(Records excerpted from a collection)
---

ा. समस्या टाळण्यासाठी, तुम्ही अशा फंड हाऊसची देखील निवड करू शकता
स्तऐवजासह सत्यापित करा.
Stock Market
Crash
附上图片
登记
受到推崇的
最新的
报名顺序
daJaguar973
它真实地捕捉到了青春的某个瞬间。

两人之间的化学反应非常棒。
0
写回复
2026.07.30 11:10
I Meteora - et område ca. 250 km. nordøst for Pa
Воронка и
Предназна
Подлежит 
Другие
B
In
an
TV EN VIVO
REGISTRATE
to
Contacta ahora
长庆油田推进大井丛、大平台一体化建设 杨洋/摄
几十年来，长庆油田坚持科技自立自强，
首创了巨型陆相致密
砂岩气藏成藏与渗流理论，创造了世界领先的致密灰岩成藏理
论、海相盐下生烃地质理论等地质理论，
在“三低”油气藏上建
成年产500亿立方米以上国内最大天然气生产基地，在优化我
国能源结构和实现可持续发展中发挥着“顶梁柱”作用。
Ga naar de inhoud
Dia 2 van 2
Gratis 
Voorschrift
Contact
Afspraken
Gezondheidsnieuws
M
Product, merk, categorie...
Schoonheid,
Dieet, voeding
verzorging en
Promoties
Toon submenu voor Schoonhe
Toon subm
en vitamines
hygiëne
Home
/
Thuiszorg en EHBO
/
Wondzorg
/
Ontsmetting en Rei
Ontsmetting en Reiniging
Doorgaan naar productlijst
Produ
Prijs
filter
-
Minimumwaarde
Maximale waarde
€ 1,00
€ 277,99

---

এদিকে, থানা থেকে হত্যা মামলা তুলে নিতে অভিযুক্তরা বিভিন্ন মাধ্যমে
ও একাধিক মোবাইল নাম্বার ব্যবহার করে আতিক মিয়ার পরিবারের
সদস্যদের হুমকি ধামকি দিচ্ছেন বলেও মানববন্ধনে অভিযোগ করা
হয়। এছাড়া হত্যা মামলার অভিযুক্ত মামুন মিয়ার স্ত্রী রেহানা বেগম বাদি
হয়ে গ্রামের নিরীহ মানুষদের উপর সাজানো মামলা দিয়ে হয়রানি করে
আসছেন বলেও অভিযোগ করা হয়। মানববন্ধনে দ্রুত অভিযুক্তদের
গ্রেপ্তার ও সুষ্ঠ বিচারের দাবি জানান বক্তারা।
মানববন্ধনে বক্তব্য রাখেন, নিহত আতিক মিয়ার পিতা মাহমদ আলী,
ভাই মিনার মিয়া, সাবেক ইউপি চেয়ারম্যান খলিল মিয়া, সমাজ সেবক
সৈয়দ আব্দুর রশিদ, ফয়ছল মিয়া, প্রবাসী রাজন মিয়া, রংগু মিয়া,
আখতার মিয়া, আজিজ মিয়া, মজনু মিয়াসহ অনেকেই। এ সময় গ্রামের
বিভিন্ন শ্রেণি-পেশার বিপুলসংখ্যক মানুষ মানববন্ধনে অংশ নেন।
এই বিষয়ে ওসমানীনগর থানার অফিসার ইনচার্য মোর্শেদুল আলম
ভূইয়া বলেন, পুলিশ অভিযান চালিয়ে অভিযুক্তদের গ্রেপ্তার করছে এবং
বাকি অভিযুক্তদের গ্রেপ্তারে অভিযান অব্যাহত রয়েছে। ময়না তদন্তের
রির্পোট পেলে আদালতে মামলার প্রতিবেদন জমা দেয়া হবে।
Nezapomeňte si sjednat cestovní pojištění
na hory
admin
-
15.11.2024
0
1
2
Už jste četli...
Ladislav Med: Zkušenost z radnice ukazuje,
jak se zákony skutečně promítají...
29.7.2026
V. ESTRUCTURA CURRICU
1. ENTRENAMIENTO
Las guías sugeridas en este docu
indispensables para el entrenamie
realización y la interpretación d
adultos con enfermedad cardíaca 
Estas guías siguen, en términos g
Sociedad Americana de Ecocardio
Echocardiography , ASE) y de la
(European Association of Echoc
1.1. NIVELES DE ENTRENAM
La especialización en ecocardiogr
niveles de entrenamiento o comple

---

• Goal of the exercise:
Starting at the line that has "निवड करू शकता" in the records above, restate word for word every line until the one that has "Contacta ahora", and include that one as well.

• Final answer:
ा. समस्या टाळण्यासाठी, तुम्ही अशा फंड हाऊसची देखील निवड करू शकता
स्तऐवजासह सत्यापित करा.
Stock Market
Crash
附上图片
登记
受到推崇的
最新的
报名顺序
daJaguar973
它真实地捕捉到了青春的某个瞬间。

两人之间的化学反应非常棒。
0
写回复
2026.07.30 11:10
I Meteora - et område ca. 250 km. nordøst for Pa
Воронка и
Предназна
Подлежит 
Другие
B
In
an
TV EN VIVO
REGISTRATE
to
Contacta ahora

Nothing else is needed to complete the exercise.